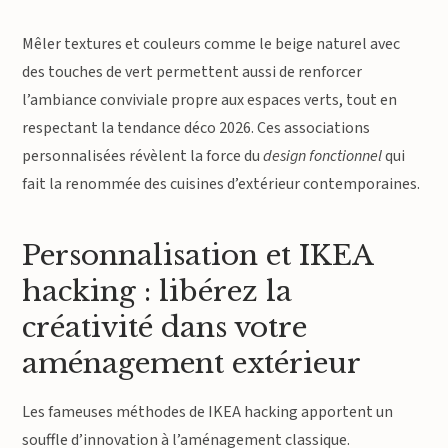
Mêler textures et couleurs comme le beige naturel avec
des touches de vert permettent aussi de renforcer
l’ambiance conviviale propre aux espaces verts, tout en
respectant la tendance déco 2026. Ces associations
personnalisées révèlent la force du
design fonctionnel
qui
fait la renommée des cuisines d’extérieur contemporaines.
Personnalisation et IKEA
hacking : libérez la
créativité dans votre
aménagement extérieur
Les fameuses méthodes de IKEA hacking apportent un
souffle d’innovation à l’aménagement classique.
•••
*Task*:
In the material above, the line with "fait la renommée" marks the start. Print it and every line after it through the last, exactly.

*Expected output*:
fait la renommée des cuisines d’extérieur contemporaines.
Personnalisation et IKEA
hacking : libérez la
créativité dans votre
aménagement extérieur
Les fameuses méthodes de IKEA hacking apportent un
souffle d’innovation à l’aménagement classique.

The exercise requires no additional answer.